The state government didn't do enough to make sure these people had the means to evacuate. There was not a strong plan in place - which, by the way, is inexcusable this long after Sept. 11 and in a city that pretty much knew this was going to happen eventually.

That said, I do appreciate that you don't build for the worst case scenario. You build (you being the Army Corps of Engineers in this case) for probable scenarios. Money doesn't permit us to prepare for the worst, and the worst will change the second a disaster happens. So they knew the levees were likely not up for handling a storm like this. But here is where there should have been some plan, some way to deal with the possibility of such a disaster.

Then, the feds took their time getting down there to rescue people. Why? Perhaps because the National Guard are halfway across the world fighting George Bush's absurd war in Iraq. Perhaps because the people were those that we as a country have so readily ignored anyway - poor and black.

There is no escaping that this is a class story. The people who could not get out, and perhaps that did not want to leave behind the homes they have lived in all their lives with the possessions they worked so hard to get, were at the bottom of the economic ladder. They didn't have the gassed up SUV in the driveway ready to pack and cruise up to relatives' houses farther North. They couldn't leave and many didn't want to.

But in America, it's rarely a class issue without being a race issue. Who knows whether the feds would have responded quicker if the Superdome had been packed with white people. The fact is it wasn't. In a city that is mostly black, and the blacks are mostly poor, the reality was they were the ones who were trapped and dying. And our federal government were the ones slow to help.
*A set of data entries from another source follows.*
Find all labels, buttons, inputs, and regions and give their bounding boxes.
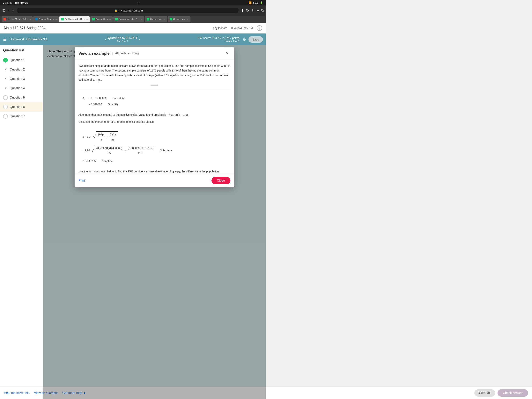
status-bar: 2:14 AM Tue May 21 ··· 📶 50% 🔋 bbox=[0, 0, 266, 6]
q4-status-icon: ✗ bbox=[3, 86, 8, 90]
modal-divider-1 bbox=[78, 89, 230, 89]
tabs-icon[interactable]: ⧉ bbox=[261, 9, 264, 13]
tabs-bar: L.Louie_Math 119-9... ✕ Pearson Sign In … bbox=[0, 16, 266, 23]
main-content: Question list ✓ Question 1 ✗ Question 2 … bbox=[0, 45, 266, 399]
tab-label-ch2: Course Hero bbox=[150, 18, 162, 20]
help-me-solve-button[interactable]: Help me solve this bbox=[4, 391, 29, 395]
hw-title: Homework: Homework 9.1 bbox=[10, 38, 48, 41]
example-modal: View an example | All parts showing ✕ Tw… bbox=[75, 47, 234, 187]
hw-nav: ‹ Question 6, 9.1.26-T Part 1 of 7 › bbox=[105, 36, 140, 43]
tab-icon-ch1 bbox=[92, 18, 95, 20]
page-title: Math 119-571 Spring 2024 bbox=[4, 26, 45, 30]
settings-icon[interactable]: ⚙ bbox=[243, 37, 246, 42]
tab-label-ch1: Course Hero bbox=[96, 18, 108, 20]
e-formula-row: E = zα/2 √ p̂₁q̂₁ n₁ + bbox=[82, 131, 227, 143]
hw-score-label: HW Score: 31.46%, 2.2 of 7 points bbox=[198, 36, 240, 39]
sidebar-item-q3[interactable]: ✗ Question 3 bbox=[0, 74, 43, 84]
q1-status-icon: ✓ bbox=[3, 58, 8, 63]
tab-course-hero-2[interactable]: Course Hero ✕ bbox=[145, 16, 167, 22]
q6-status-icon bbox=[3, 105, 8, 109]
tab-close-hw-help[interactable]: ✕ bbox=[141, 18, 142, 20]
status-left: 2:14 AM Tue May 21 bbox=[3, 1, 28, 4]
new-tab-icon[interactable]: + bbox=[257, 9, 259, 13]
date-time: 05/20/24 5:15 PM bbox=[231, 26, 253, 30]
tab-close-ch1[interactable]: ✕ bbox=[109, 18, 111, 20]
modal-close-button[interactable]: ✕ bbox=[224, 50, 230, 57]
next-question-button[interactable]: › bbox=[139, 37, 140, 42]
tab-icon-ch3 bbox=[170, 18, 172, 20]
battery-level: 50% bbox=[253, 1, 258, 4]
tab-icon-ch2 bbox=[147, 18, 149, 20]
q1-label: Question 1 bbox=[10, 58, 25, 62]
tab-icon-louie bbox=[4, 18, 6, 20]
tab-pearson-signin[interactable]: Pearson Sign In ✕ bbox=[33, 16, 59, 22]
tab-icon-homework bbox=[61, 18, 64, 20]
username: aby leonard bbox=[213, 26, 227, 30]
browser-chrome: ⊡ ‹ › 🔒 mylab.pearson.com ⬆ ↻ ⬇ + ⧉ bbox=[0, 6, 266, 16]
download-icon[interactable]: ⬇ bbox=[251, 8, 254, 13]
tab-label-ch3: Course Hero bbox=[173, 18, 185, 20]
prev-question-button[interactable]: ‹ bbox=[105, 37, 106, 42]
browser-nav: ‹ › bbox=[8, 8, 15, 13]
tab-label-pearson: Pearson Sign In bbox=[38, 18, 54, 20]
tab-icon-pearson bbox=[35, 18, 38, 20]
tab-close-louie[interactable]: ✕ bbox=[29, 18, 31, 20]
share-icon[interactable]: ⬆ bbox=[241, 8, 244, 13]
q5-label: Question 5 bbox=[10, 96, 25, 99]
lock-icon: 🔒 bbox=[114, 9, 117, 12]
tab-homework-help[interactable]: Homework Help - Q... ✕ bbox=[113, 16, 144, 22]
close-button[interactable]: Close bbox=[211, 177, 230, 184]
tab-close-homework[interactable]: ✕ bbox=[86, 18, 88, 20]
back-button[interactable]: ‹ bbox=[8, 8, 10, 13]
hw-score-value: 31.46%, 2.2 of 7 points bbox=[212, 36, 240, 39]
sidebar: Question list ✓ Question 1 ✗ Question 2 … bbox=[0, 45, 43, 399]
sidebar-item-q6[interactable]: Question 6 bbox=[0, 102, 43, 112]
tab-close-ch3[interactable]: ✕ bbox=[187, 18, 189, 20]
page-header: Math 119-571 Spring 2024 aby leonard 05/… bbox=[0, 23, 266, 33]
save-button[interactable]: Save bbox=[248, 36, 263, 43]
sidebar-item-q5[interactable]: Question 5 bbox=[0, 93, 43, 102]
forward-button[interactable]: › bbox=[12, 8, 15, 13]
q3-label: Question 3 bbox=[10, 77, 25, 81]
hw-name: Homework 9.1 bbox=[26, 38, 47, 41]
hw-menu-icon[interactable]: ☰ bbox=[3, 37, 7, 42]
hw-score-block: HW Score: 31.46%, 2.2 of 7 points Points… bbox=[198, 36, 240, 42]
formula-q2-hat: q̂₂ bbox=[82, 96, 85, 101]
sidebar-item-q1[interactable]: ✓ Question 1 bbox=[0, 56, 43, 65]
q3-status-icon: ✗ bbox=[3, 77, 8, 81]
wifi-icon: 📶 bbox=[248, 1, 252, 4]
modal-title: View an example bbox=[78, 51, 110, 56]
question-subtitle: Part 1 of 7 bbox=[108, 40, 137, 43]
tab-close-ch2[interactable]: ✕ bbox=[164, 18, 165, 20]
substitute-row: = 1.96 √ (0.509091)(0.490909) 55 + bbox=[82, 145, 227, 156]
status-right: 📶 50% 🔋 bbox=[248, 1, 263, 4]
sidebar-item-q2[interactable]: ✗ Question 2 bbox=[0, 65, 43, 74]
tab-louie-math[interactable]: L.Louie_Math 119-9... ✕ bbox=[1, 16, 33, 22]
modal-header: View an example | All parts showing ✕ bbox=[75, 47, 234, 60]
tab-course-hero-1[interactable]: Course Hero ✕ bbox=[90, 16, 113, 22]
tab-course-hero-3[interactable]: Course Hero ✕ bbox=[168, 16, 190, 22]
browser-actions: ⬆ ↻ ⬇ + ⧉ bbox=[241, 8, 264, 13]
day: Tue May 21 bbox=[15, 1, 28, 4]
url-text: mylab.pearson.com bbox=[119, 9, 143, 12]
print-button[interactable]: Print bbox=[78, 179, 85, 182]
header-right: aby leonard 05/20/24 5:15 PM ? bbox=[213, 25, 262, 31]
sidebar-item-q7[interactable]: Question 7 bbox=[0, 112, 43, 121]
modal-overlay: View an example | All parts showing ✕ Tw… bbox=[43, 45, 266, 399]
modal-subtitle: All parts showing bbox=[115, 52, 139, 55]
q2-label: Question 2 bbox=[10, 68, 25, 71]
question-info: Question 6, 9.1.26-T Part 1 of 7 bbox=[108, 36, 137, 43]
q5-status-icon bbox=[3, 95, 8, 100]
refresh-icon[interactable]: ↻ bbox=[246, 8, 249, 13]
sidebar-item-q4[interactable]: ✗ Question 4 bbox=[0, 84, 43, 93]
hw-header: ☰ Homework: Homework 9.1 ‹ Question 6, 9… bbox=[0, 33, 266, 45]
modal-separator: | bbox=[112, 51, 113, 56]
sidebar-toggle-button[interactable]: ⊡ bbox=[2, 8, 5, 13]
url-bar[interactable]: 🔒 mylab.pearson.com bbox=[17, 8, 239, 13]
hw-points-value: 0 of 1 bbox=[233, 39, 240, 42]
tab-close-pearson[interactable]: ✕ bbox=[55, 18, 57, 20]
battery-icon: 🔋 bbox=[260, 1, 263, 4]
simplify-row: = 0.133705 Simplify. bbox=[82, 159, 227, 164]
tab-do-homework[interactable]: Do Homework - Ho... ✕ bbox=[59, 16, 90, 22]
help-icon[interactable]: ? bbox=[257, 25, 262, 31]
Here are just a few things that make my blood boil and bring tears to my eyes with this story:

- Barbara Bush's comment that many of the people sheltered at the Houston Astrodome were poor folks who had nothing before and are better off here than there.

- Michael Brown as the head of FEMA. Who the fuck thought for a second that he was qualified for the job with a resume that recently had him heading some Arabian Horse association? Oh, right, Bush did. Because he was a friend of a friend, no doubt.

- Bush failing to visit the Superdome on his first visit there. He has no idea the devastation. The day after Sept. 11, he was standing on a mound at Ground Zero. Where is he when there is a greater loss of life and land but there isn't an enemy to shake his fist at?

- The thought that an entire city was destroyed; entire communities that were built around this city with a social fabric stretching decades are now dispersed across the country, never to be reconnected in the same way again.

I know all these thoughts aren't new. We have been yelling and crying over it for more than a week. I just wanted to give my two cents. As someone who grew up in Alabama, the poor black South was indirectly an influencing piece of my childhood and a part of me now that I find myself feeling strong connections to.